= Meritorious Service Medal (China) =

The Meritorious Service Medal (立功奖章 (Lì Gōng Jiǎngzhāng)) is the third highest military decoration awarded by the Chinese government.

==History==
The Meritorious Service Medal, along with the Hero's Medal, was first created in April 1951 by the Chinese People's Volunteer Army political director Du Ping in an effort to promote the unity of the Chinese armed forces during the Korean War. The medals were conceived so that the common soldiers would follow the examples set by few selected role models. When the medal was first created, it was composed of four categories — third, second, first and special class. The special class was later eliminated when the Chinese People's Liberation Army's (PLA) medal system formalized in 1988.

==Criteria and selection process==

According to the initial award criteria published in 1951, the medal can be awarded for any combat and noncombat achievements, as long as qualities such as "bravery in and skills in battle, acting in friendly unified, alert, earnest, lively way and [of] willing to help others in noncombat situations" were demonstrated.

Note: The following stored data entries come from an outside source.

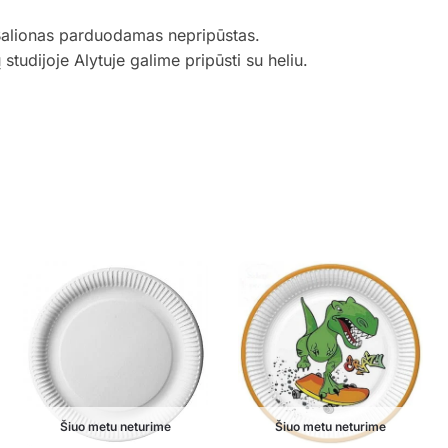
Balionas parduodamas nepripūstas.
udijoje Alytuje galime pripūsti su heliu.
Šiuo metu neturime
Šiuo metu neturime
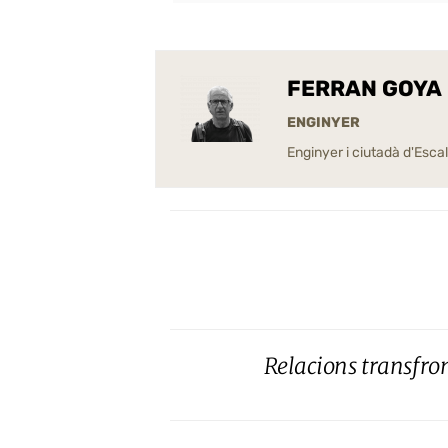
FERRAN GOYA
ENGINYER
Enginyer i ciutadà d'Esc
Relacions transfron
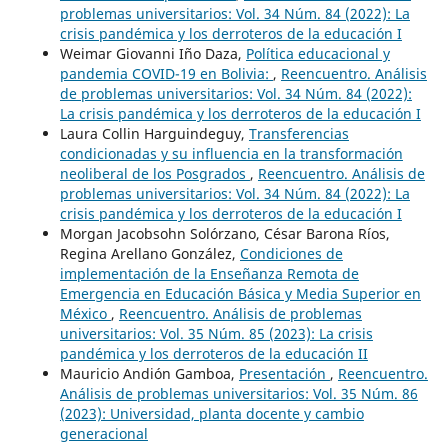
problemas universitarios: Vol. 34 Núm. 84 (2022): La
crisis pandémica y los derroteros de la educación I
Weimar Giovanni Iño Daza,
Política educacional y
pandemia COVID-19 en Bolivia:
,
Reencuentro. Análisis
de problemas universitarios: Vol. 34 Núm. 84 (2022):
La crisis pandémica y los derroteros de la educación I
Laura Collin Harguindeguy,
Transferencias
condicionadas y su influencia en la transformación
neoliberal de los Posgrados
,
Reencuentro. Análisis de
problemas universitarios: Vol. 34 Núm. 84 (2022): La
crisis pandémica y los derroteros de la educación I
Morgan Jacobsohn Solórzano, César Barona Ríos,
Regina Arellano González,
Condiciones de
implementación de la Enseñanza Remota de
Emergencia en Educación Básica y Media Superior en
México
,
Reencuentro. Análisis de problemas
universitarios: Vol. 35 Núm. 85 (2023): La crisis
pandémica y los derroteros de la educación II
Mauricio Andión Gamboa,
Presentación
,
Reencuentro.
Análisis de problemas universitarios: Vol. 35 Núm. 86
(2023): Universidad, planta docente y cambio
generacional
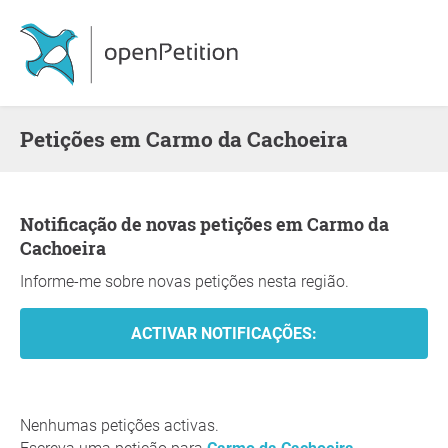
Petições em Carmo da Cachoeira
Notificação de novas petições em Carmo da
Cachoeira
Informe-me sobre novas petições nesta região.
Nenhumas petições activas.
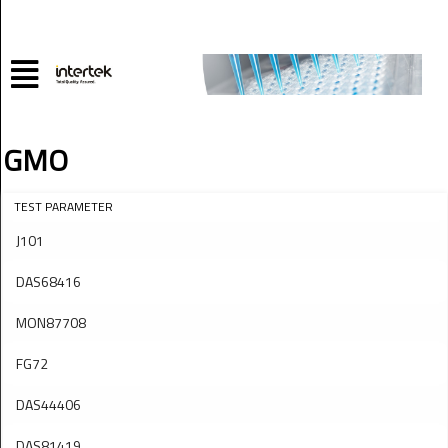
GMO
TEST PARAMETER
J101
DAS68416
MON87708
FG72
DAS44406
DAS81419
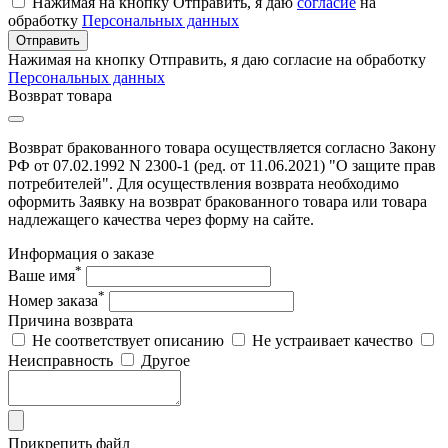
Нажимая на кнопку Отправить, я даю
согласие
на
обработку
Персональных данных
Отправить
Нажимая на кнопку Отправить, я даю согласие на обработку
Персональных данных
Возврат товара
Возврат бракованного товара осуществляется согласно Закону
РФ от 07.02.1992 N 2300-1 (ред. от 11.06.2021) "О защите прав
потребителей". Для осуществления возврата необходимо
оформить Заявку на возврат бракованного товара или товара
надлежащего качества через форму на сайте.
Информация о заказе
*
Ваше имя
*
Номер заказа
Причина возврата
Не соответствует описанию
Не устраивает качество
Неисправность
Другое
Прикрепить файл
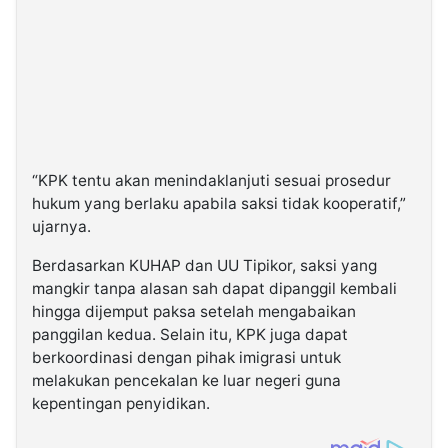
“KPK tentu akan menindaklanjuti sesuai prosedur
hukum yang berlaku apabila saksi tidak kooperatif,”
ujarnya.
Berdasarkan KUHAP dan UU Tipikor, saksi yang
mangkir tanpa alasan sah dapat dipanggil kembali
hingga dijemput paksa setelah mengabaikan
panggilan kedua. Selain itu, KPK juga dapat
berkoordinasi dengan pihak imigrasi untuk
melakukan pencekalan ke luar negeri guna
kepentingan penyidikan.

Specific achievement that were required for the awards were also outlined in the criteria. For combat situations, the achievements would be "those who destroy enemy obstacles, one bunker, one tank, or supply storage with explosive packages or grenade, or bringing down one enemy plane with anti-aircraft gun; those who are good at annihilating the enemy forces with light infantry weapons at no or small cost; those who sneak into enemy positions and capture an enemy officer, or a scout or guard; and those who do not leave the front line on account of minor wounds or are always in the van to advance and in the rear to evacuate." For noncombat situations, the achievements would be those who "play a role in helping others to overcome difficulties such as caring about the wounded and the new recruits, [sic] are active in thinking to improve combat tactics and techniques...and have excellent outcomes in training or mutual learning activities, [sic] strictly observe disciplines, always respect local people and authorities, take good care of weapons and equipments, and good at criticism and self-criticism."

A candidate for the medal would normally be nominated by the deputy political officer of a company, while all squads within the company were required to meet once a month to list each soldier's accomplishments for the selection process. Once nominated, the political department of the candidate's brigade or corps/group army would be responsible for approving the nomination.

== Reward and regulation ==
Once the nomination is approved, the recipient would be treated with an official awarding ceremony that is intended to educate the unit that approved the nomination. Besides the medal, the recipient also receives a ribbon bar and a certificate with the citations from the Political Work Department of the Central Military Commission. According to the 1988 regulation, the medal must be worn on the upper left side of the recipient's uniform. The regulation also decreed that the medal itself can only be worn during special meetings and celebrations, while the ribbon bars are allowed in daily functions.